If groundhog gets widely adopted, one possibility is to provide archival hosting of non-CRAN pacakges so that groundhog can load those too, but that is probably at least 6 months away, if it happens.

I can think of two solutions for your right now (I would recommend the 1st) 1) Use as the groundhog.day the date that will lead to the version of dplyr your own package is using.
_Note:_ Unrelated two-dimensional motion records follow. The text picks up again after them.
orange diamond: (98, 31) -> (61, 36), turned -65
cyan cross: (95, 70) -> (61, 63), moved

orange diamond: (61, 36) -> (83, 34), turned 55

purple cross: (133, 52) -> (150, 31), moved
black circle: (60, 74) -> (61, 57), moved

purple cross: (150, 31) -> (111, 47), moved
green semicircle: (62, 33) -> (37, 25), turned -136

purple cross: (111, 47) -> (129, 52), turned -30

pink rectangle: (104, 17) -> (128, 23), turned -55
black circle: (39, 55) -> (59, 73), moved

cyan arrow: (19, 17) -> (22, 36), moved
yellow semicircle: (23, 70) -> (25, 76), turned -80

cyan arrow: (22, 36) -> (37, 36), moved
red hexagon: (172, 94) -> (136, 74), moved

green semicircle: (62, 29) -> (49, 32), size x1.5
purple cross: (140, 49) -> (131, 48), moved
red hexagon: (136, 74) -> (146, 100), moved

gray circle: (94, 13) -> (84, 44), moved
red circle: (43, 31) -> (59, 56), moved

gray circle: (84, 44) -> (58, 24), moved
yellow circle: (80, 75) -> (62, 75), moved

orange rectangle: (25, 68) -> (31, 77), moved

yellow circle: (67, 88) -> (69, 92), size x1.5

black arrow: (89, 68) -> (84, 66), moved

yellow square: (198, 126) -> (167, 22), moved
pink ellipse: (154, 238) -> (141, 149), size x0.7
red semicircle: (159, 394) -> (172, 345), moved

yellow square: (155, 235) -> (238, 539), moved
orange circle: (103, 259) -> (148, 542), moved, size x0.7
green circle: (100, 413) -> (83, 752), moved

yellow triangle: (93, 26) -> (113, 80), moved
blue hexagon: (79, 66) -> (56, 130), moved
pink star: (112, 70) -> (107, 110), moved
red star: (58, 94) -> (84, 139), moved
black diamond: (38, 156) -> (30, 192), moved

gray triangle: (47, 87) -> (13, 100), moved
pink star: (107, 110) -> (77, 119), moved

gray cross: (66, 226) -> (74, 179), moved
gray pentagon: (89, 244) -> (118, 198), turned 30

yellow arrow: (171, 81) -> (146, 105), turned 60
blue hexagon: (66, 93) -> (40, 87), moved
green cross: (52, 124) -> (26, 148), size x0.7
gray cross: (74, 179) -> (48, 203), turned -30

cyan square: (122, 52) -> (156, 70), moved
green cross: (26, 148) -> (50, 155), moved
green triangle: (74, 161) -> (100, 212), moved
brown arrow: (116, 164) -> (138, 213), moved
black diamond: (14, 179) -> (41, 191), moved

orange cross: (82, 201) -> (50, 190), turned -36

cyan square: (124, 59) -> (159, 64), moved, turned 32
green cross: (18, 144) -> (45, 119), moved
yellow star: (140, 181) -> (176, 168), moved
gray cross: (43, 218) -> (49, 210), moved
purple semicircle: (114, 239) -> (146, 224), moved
With groundhog::toc('dplyr') you can see when each version was released to identify the date you want So then, when you use groundhog first, it will not create a conflict.

2) You can load your package first, and then tell groundhog to tolerate the dependency mismatch with the optional argument 'ignore.deps=c("dplyr")' This will load everything as current on the groundhog.day you chose, but will skip 'dplyr' and leave the version that you have.

I think (1) is better because it is more reproducible, though presumably your own package is loading whatever version of 'dplyr' you have available in your library, so if you give your code to someone else, they will be loading a different version of dplyr.

wildingm commented 3 years ago

Thanks, that's helpful. I'll have a think about which approach will work best for us, I'd tend to agree that 1 is easier to manage, but 2 might be more stable on multiple systems.

I've shared your blog internally as I think this approach will be easier to implement than other ways of managing packages. I hope you gain some traction.